A man selling a horse to an older lady
'Too cheap to buy me real flowers, huh?'
The Enemy
"We brought him into oversee our millennium menu...he did such a good job on the last one"
"I hate to sound like a sergeant, Ralph, but it's ten minutes to six."
Washington Crossing the Delaware, Having Been Invited to Join the Faculty at Princeton
'Don't believe everything you read.'
Fun on the pyramids
"No, now all of out pillaging is done electronically from a centralized office."
'See? I've got a rock AND a stick! -- I've invented MULTITASKING!'
"Keep an eye on Old Bound Volume of Harpers. He's on the make."

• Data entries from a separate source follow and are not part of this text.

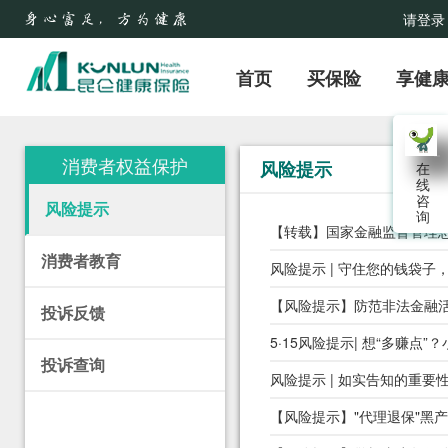
请登录
首页
买保险
享健
消费者权益保护
风险提示
在
线
咨
风险提示
询
【转载】国家金融监督管理总
消费者教育
风险提示 | 守住您的钱袋子
【风险提示】防范非法金融活
投诉反馈
5·15风险提示| 想“多赚点
投诉查询
风险提示 | 如实告知的重要
【风险提示】"代理退保"黑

Have you ever sued anyone for slander or libel, Randy? Indeed I have, little buddy. It was 1979. Francis Melba stood up in the middle of the cafeteria and accused me - in front of all the other kids - of being "nothing special." So I stood atop my table, ripped my shirt in two, slowly smoothed out my mustache, and then proceeded to flex my pecs, one at a time. HOJ. The sunlight streaming in through the windows scattered off my bouncing pecs like a disco ball. That's when Melba knew he was toast.
'My mom invented baths!'
The Height of Impudence.
'Rona Lisa
"I'd like to donate my body to comedy."
Not what he meant.
A rake jumps from a window onto a horse
Mother Hubbard 2011
Thatcher's child
"When was this license issued?"
"What a pity! Mr Grogan took it on the lam not more than five minutes ago."
The hangman's badinage
Explore our mug collection filled with vintage jokes and classic humor that your old-school comedy fan will love.
See our collection of pillows featuring classic humor designs—an amusing and stylish addition to any living space.
Find prints that celebrate vintage humor in all its clever glory—ideal for decorating with a nostalgic touch.
Discover T-shirts showcasing timeless humor and vintage jokes—perfect attire for anyone who appreciates old-school comedy.